# Is "난 꼴렸어" correct?



## Mouze

Please don't question what I need to use it for if it is correct. 
I'm trying to find the way to say "I'm horny" in Korean...
Please tell me if there is a better way!!


----------



## kenjoluma

꼴리다 as.... to get an erection or aroused?
Wow.

If you say I *am* horny, you don't need to use the perfect tense. 

Well, if you watch a picture of some poor girls who can't afford the proper clothes to cover themselves, you can say, "와, 이 사진 정말 꼴리네."

꼴린다, 꼴리네 etc. in a present form are generally used. Please be _*extremely*_ cautious that this verb is not perfectly equivalent to "horny" in English, unless you want a slap in your face.
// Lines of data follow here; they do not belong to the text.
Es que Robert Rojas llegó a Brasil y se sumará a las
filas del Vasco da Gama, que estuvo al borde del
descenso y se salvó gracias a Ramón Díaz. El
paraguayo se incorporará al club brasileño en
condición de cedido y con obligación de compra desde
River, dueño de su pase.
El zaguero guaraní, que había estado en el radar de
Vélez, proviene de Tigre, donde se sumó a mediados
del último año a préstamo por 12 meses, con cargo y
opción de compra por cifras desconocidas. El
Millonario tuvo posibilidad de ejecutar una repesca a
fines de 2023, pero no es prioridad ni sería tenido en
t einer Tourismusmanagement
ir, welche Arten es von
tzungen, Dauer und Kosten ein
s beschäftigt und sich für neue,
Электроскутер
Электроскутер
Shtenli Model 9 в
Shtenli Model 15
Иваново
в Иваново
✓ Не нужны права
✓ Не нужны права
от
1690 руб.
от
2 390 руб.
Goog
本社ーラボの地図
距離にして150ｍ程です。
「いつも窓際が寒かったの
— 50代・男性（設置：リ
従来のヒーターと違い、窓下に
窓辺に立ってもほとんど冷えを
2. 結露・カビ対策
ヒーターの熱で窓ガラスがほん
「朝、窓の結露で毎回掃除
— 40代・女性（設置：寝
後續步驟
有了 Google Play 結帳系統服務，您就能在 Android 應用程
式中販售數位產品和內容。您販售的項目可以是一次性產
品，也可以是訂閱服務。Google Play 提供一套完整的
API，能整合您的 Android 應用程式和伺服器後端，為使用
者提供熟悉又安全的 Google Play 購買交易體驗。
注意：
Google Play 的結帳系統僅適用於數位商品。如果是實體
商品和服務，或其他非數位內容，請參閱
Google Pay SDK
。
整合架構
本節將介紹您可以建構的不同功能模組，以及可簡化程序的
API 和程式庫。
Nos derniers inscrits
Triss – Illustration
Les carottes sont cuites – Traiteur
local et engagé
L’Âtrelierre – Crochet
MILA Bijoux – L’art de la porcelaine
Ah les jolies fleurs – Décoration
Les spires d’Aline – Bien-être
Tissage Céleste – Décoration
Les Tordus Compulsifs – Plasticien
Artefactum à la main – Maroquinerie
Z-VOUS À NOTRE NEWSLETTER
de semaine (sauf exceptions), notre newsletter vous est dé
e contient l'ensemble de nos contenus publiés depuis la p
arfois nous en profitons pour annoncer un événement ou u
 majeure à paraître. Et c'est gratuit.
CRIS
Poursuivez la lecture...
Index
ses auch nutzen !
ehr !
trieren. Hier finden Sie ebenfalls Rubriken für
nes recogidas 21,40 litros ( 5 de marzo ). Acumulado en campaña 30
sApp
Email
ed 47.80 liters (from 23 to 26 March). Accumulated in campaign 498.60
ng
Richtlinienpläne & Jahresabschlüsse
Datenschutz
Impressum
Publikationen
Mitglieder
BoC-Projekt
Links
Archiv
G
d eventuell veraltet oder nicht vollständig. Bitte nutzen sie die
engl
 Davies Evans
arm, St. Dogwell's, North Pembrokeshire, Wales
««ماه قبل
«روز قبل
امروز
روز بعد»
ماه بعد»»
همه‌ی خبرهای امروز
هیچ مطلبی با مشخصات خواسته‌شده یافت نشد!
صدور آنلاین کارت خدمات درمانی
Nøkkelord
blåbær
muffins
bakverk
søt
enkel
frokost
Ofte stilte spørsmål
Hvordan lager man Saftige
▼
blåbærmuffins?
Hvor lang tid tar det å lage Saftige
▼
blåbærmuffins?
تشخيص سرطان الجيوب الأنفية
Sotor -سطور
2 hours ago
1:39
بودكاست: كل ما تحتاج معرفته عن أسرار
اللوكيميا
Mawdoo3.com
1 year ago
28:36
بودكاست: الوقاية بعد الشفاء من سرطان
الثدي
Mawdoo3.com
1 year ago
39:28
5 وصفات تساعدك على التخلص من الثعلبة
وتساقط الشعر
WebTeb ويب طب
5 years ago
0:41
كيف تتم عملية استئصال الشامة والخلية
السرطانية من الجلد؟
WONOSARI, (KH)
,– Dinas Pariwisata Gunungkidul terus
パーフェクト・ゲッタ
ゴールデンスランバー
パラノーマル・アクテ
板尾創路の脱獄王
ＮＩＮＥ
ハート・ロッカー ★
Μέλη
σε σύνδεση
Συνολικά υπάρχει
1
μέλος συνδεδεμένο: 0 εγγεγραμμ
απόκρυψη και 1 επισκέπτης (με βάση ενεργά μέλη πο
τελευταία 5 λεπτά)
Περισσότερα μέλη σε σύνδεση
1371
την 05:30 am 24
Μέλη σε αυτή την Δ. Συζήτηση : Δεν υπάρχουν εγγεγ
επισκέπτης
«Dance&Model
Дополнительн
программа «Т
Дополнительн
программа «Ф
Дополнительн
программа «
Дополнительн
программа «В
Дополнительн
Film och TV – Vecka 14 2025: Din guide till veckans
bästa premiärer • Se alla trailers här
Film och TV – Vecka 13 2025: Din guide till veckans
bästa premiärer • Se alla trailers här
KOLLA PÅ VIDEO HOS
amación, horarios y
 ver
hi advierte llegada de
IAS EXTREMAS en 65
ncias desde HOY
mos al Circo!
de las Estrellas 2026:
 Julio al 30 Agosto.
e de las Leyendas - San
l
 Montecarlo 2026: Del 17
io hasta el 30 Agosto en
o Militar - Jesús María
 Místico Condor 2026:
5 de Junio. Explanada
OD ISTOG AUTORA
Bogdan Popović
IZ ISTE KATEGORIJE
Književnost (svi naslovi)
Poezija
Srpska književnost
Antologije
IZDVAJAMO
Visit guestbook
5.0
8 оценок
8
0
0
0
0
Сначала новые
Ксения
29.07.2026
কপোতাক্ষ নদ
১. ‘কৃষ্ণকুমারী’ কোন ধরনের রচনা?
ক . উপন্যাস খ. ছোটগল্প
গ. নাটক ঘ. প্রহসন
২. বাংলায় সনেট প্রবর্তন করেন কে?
Seriously.


----------



## terredepomme

It's more natural to omit 난.
Note that in Korean, a subject does not always have to be stated.
난 추워 (x) 추워 (o) = I'm cold
난 목말라 (x) 목말라 (o) = I'm thirsty


----------



## oloekis

Does not 꼴리다 mean something like `to get mad`? For sure It is kind of slang, right?  Don`t like this word personally, for it feels like to hear baby talk from sane old man no matter who the speaker would be.


----------



## kenjoluma

littlemonyou said:


> does not 꼴리다 mean something like `to get mad`? For sure it is kind of slang, right?  Don`t like this word personally, for it feels like to hear baby talk from sane old man no matter who the speaker would be.



원래의 의미는 '수컷의 성기가 발기하다'라는 의미입니다. 이것이 훗날 파생되어 '흥분하다', '화가 나다'라는 의미로 되었고요. 하지만 여전히 원래의 의미로도 쓰입니다. 
제 주변에서는 특히... '엄청 꼴리는데' 뭐 이런 식으로 쓰는... 음... 더 이상 자세한 설명은 생략하고요.


잘은 몰라도 '네 꼴리는 대로 해라'라는 말은 많이 쓰지 않나요?


----------



## Jackie4ever

There are certain situations it is more appropriate to put "난" .
 For example, when your friend is saying watching something erotic
 "이거 흥분되네." which could mean "it makes me carried away or excited" 
you can say "난 벌써 꼴렸어." here, 난 has the connotation of "for me" or "in my case".


벌써 means already
난 is a shortened form of 나는
꼴렸어 is a slang.

If you simply want to say I got turned on. or I have an eretion using a Korean slang, simply say 나 꼴렸어, not 나는 꼴렸어. 

more examples.

Person ㄱ: 나 더워.
Person ㄴ: 난 추워.
ㄱ: 나 배고파.
ㄴ: 난 배 안 고파.


----------



## Jackie4ever

If I wanted to simply say "I am sexually excited." I am with my girl friend, I would just say, 나 흥분돼(I am excited) in the right moment.
If I wanted to say I am sexually excited in a funny way when I am with my friend when seeing or watching something erotic. I would say. 이거 꼴리네.


----------



## Mouze

Ahah thank you everyone!!


----------



## 한국어

No, don't use 나 꼴렸어. Despite what many people seem to believe, it's really an awkward word to use in real life. And besides, Koreans don't tend to be straightforward in such a context (and others).

Say instead "나 오늘 달아올라".


----------



## coolbrz

이런 표현은 티비에서 본건 아닌것 같은데 ,, 일상적인 대화에서 안나올테니 무시하셔도 될듯...


----------